* _Task description_: Make a verbatim copy of all the records. Skip every image.

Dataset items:
• • • • •
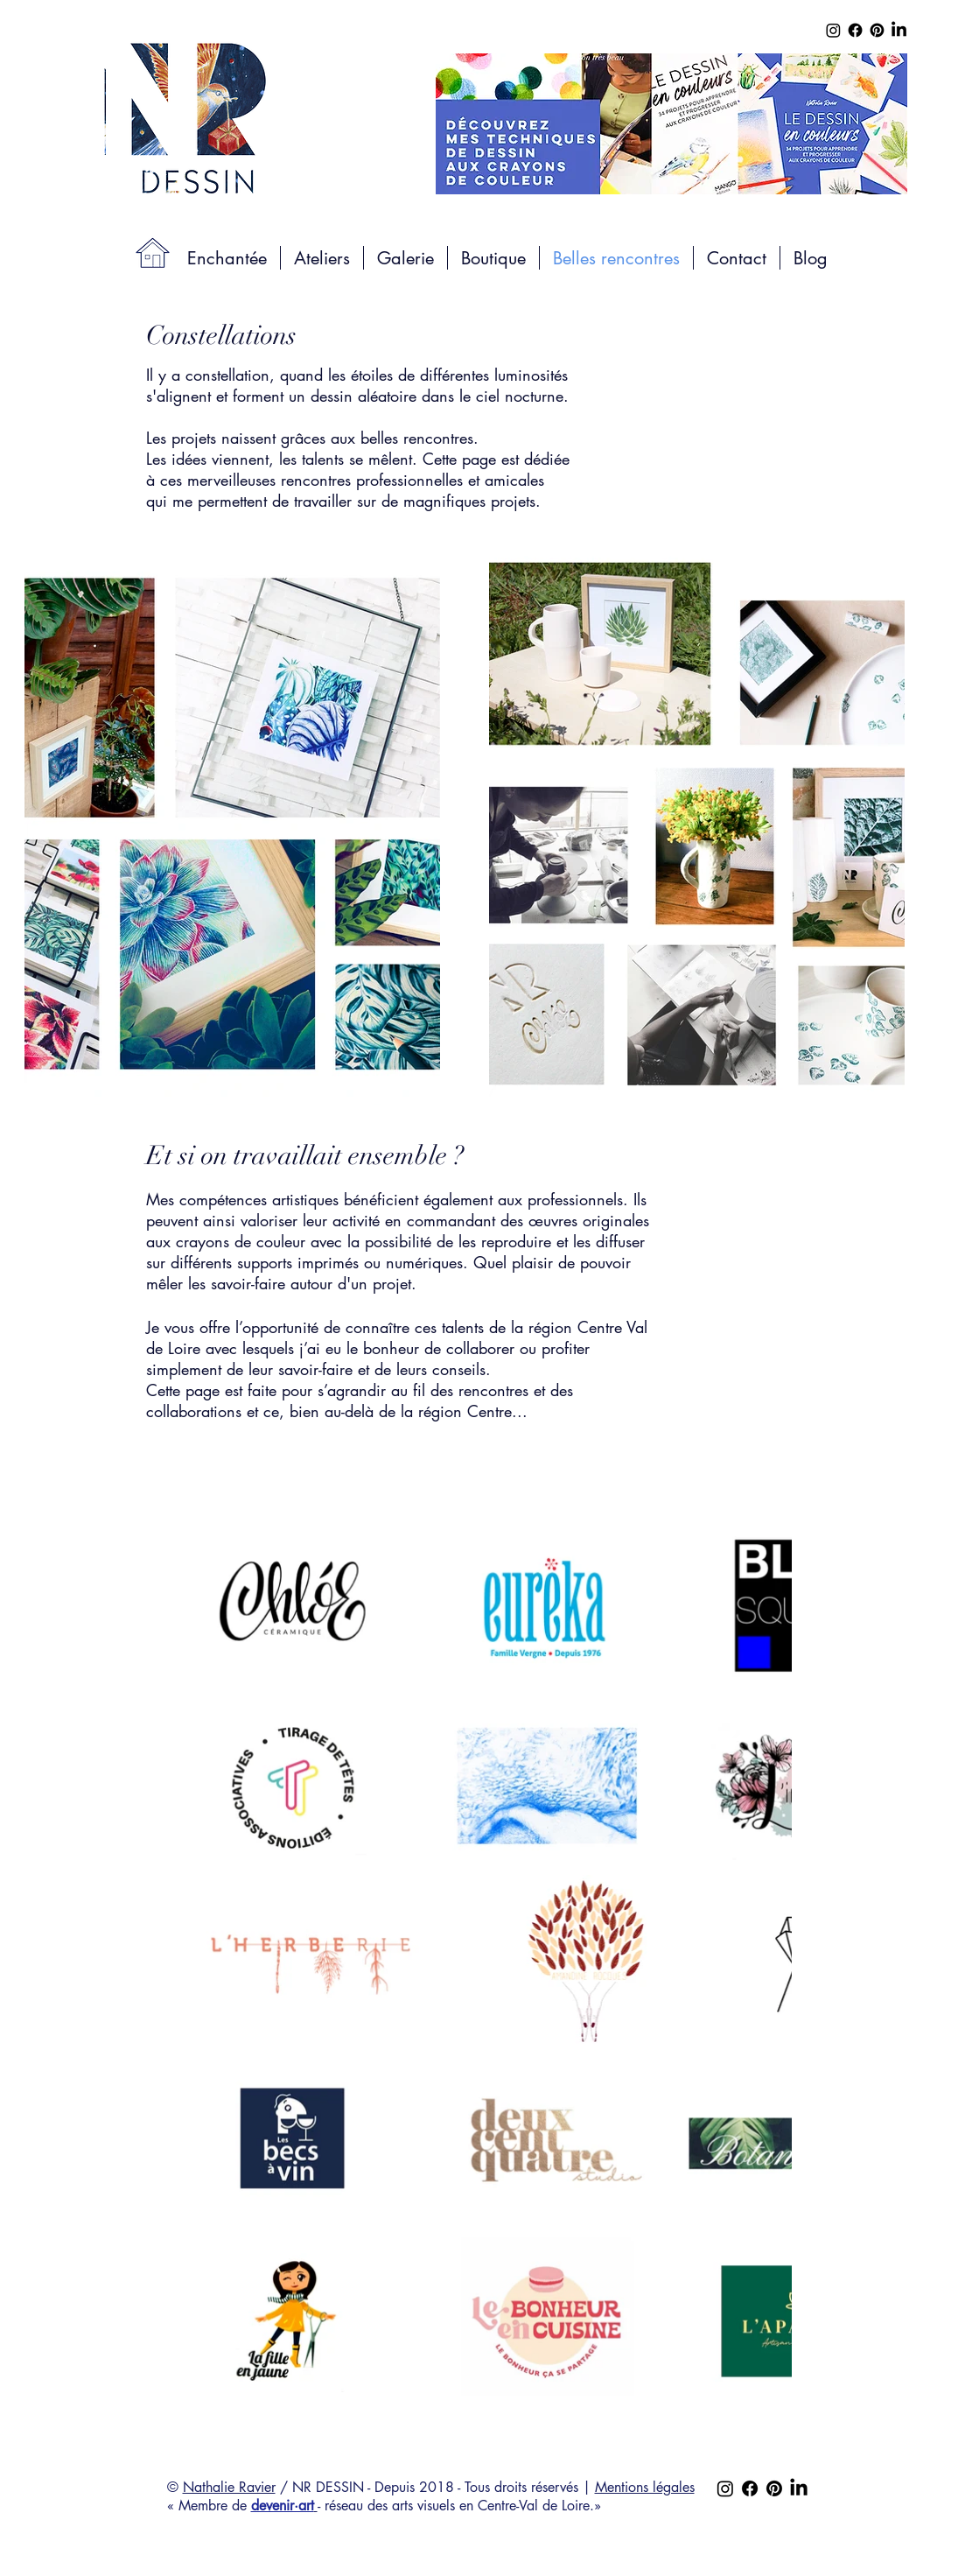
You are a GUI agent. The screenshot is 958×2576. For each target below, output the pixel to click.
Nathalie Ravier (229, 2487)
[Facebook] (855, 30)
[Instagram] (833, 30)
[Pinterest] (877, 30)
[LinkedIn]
• • • • •
* _Response to this task_:
You are a GUI agent. The screenshot is 958×2576. For each target below, output the pixel to click.
Nathalie Ravier (229, 2487)
[Facebook] (855, 30)
[Instagram] (833, 30)
[Pinterest] (877, 30)
[LinkedIn]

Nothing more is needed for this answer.